Why So Many People Are Wrong About the Stock Market Right Now


"Why is the stock market doing so well when the Covid headlines are so bleak?"

This is a common refrain that fills my Twitter feed, but I think it underscores some big misunderstandings and I believe many people are wrong about the stock market right now.

1. The stock market is NOT doing particularly well.

The stock market is a tale of two cities. A few stocks are doing incredibly well this year. The three biggest companies in the US, and the world, are Amazon (+72.2%), Microsoft (+35.9%), and Apple (+30.7%). A quick look under the covers explains why these companies are doing so well during the global pandemic.

But when you look at the rest of the market, you will see a dramatically different story. For example, the S&P 500 Value index is down 16.5% this year. The Russell 2000, which reflects small cap names (i.e. those outside the top 1000 stocks), is down 14.7% this year.

The best way to summarize the stock market is: (1) most stocks are down 15%, and (2) a few big tech stocks are up over 30%. Simply looking at the Dow or S&P 500 as a whole really muddies the waters and causes confusion.

2. There has been a massive government response to support the stock market.

Fiscal policy, via the CARES Act, directly benefited large corporations. This included over $500 billion in loans, guarantees, and a backstop program. The remainder of the $2 trillion package indirectly helped shore up the economy by putting money in the hands of individuals, small businesses, and others that needed it. There was also a $483 billion Payment Protection Program and Health Care Act that provided further support.

There has also been a tremendous amount of action with monetary policy helping to support the market. In March, the Fed Funds rate was lowered to effectively zero. Other action was taken to support the flow of credit, including purchasing corporate bonds.

Despite the US dollar's position as the world's reserve currency, many are concerned about inflation. As such, it is interesting to look at stock prices relative to a hard asset like gold, rather than USD. From this perspective, the stock market appears to be doing even more poorly.

3. This year (and next) are unlikely to have a significant impact on valuations of large companies.

People are correct about Covid headlines... they are indeed bleak. Many businesses are going to be negatively impacted throughout 2020, into 2021, and perhaps some beyond, even with massive government support. We know the big tech and other growth stocks are doing well right now, so let's just consider your average large company.

There are several ways to evaluate stock price. One commonly used metric is PE ratio, which is simply the ratio of price to earnings. While it can vary significantly over time, the S&P 500 has an average PE ratio of 15. Some back of the envelope math would say that 1-2 years of busted earnings could have a negative impact of up to 6-13%. But as we saw earlier, most stocks are down 15%. But we should expect to eventually get past Covid and return to a healthy environment for the duration of most companies' life cycles.

4. The reality is that there are record levels of cash to deploy.

As reported by the Wall Street Journal, assets in money-market funds have swollen to about $4.6 trillion, the highest level on record.

At the same time, interest rates have crashed close to zero with even the 10-year rate at a paltry 0.6%. Rates could even go negative, as has happened in other large economies.
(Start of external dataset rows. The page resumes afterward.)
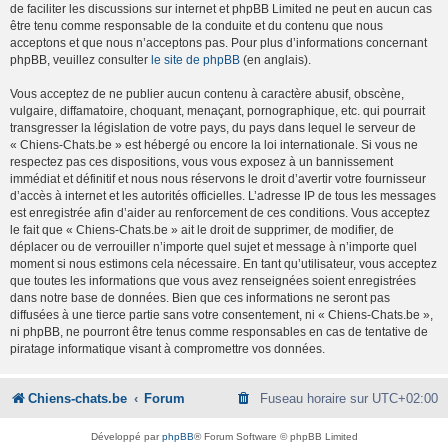
de faciliter les discussions sur internet et phpBB Limited ne peut en aucun cas
être tenu comme responsable de la conduite et du contenu que nous
acceptons et que nous n’acceptons pas. Pour plus d’informations concernant
phpBB, veuillez consulter
le site de phpBB
(en anglais).
Vous acceptez de ne publier aucun contenu à caractère abusif, obscène,
vulgaire, diffamatoire, choquant, menaçant, pornographique, etc. qui pourrait
transgresser la législation de votre pays, du pays dans lequel le serveur de
« Chiens-Chats.be » est hébergé ou encore la loi internationale. Si vous ne
respectez pas ces dispositions, vous vous exposez à un bannissement
immédiat et définitif et nous nous réservons le droit d’avertir votre fournisseur
d’accès à internet et les autorités officielles. L’adresse IP de tous les messages
est enregistrée afin d’aider au renforcement de ces conditions. Vous acceptez
le fait que « Chiens-Chats.be » ait le droit de supprimer, de modifier, de
déplacer ou de verrouiller n’importe quel sujet et message à n’importe quel
moment si nous estimons cela nécessaire. En tant qu’utilisateur, vous acceptez
que toutes les informations que vous avez renseignées soient enregistrées
dans notre base de données. Bien que ces informations ne seront pas
diffusées à une tierce partie sans votre consentement, ni « Chiens-Chats.be »,
ni phpBB, ne pourront être tenus comme responsables en cas de tentative de
piratage informatique visant à compromettre vos données.
Chiens-chats.be
Forum
Fuseau horaire sur
UTC+02:00
Développé par
phpBB
® Forum Software © phpBB Limited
So the long-term attractiveness of bonds has all but disappeared.

So where are investors going to put all this cash?

Final Thoughts

While it can be easy to get confused by the contrast between negative Covid headlines and positive stock market news since March, people should take a step back and look at what's going on.

I believe most people are wrong about the stock market, both in the belief that it is doing particularly well and the belief that it should be performing worse. Most companies have seen dramatic cuts to their stock price since the beginning of the year, despite massive government intervention. While the present environment weighs very highly in our minds, we must not forget that the economy is likely to rebound once we navigate past the pandemic. Plus, at the end of the day, with record low interest rates, where else are people going to deploy the record levels of cash they are currently sitting on?

If you think the stock market is over-valued, you'd better think again.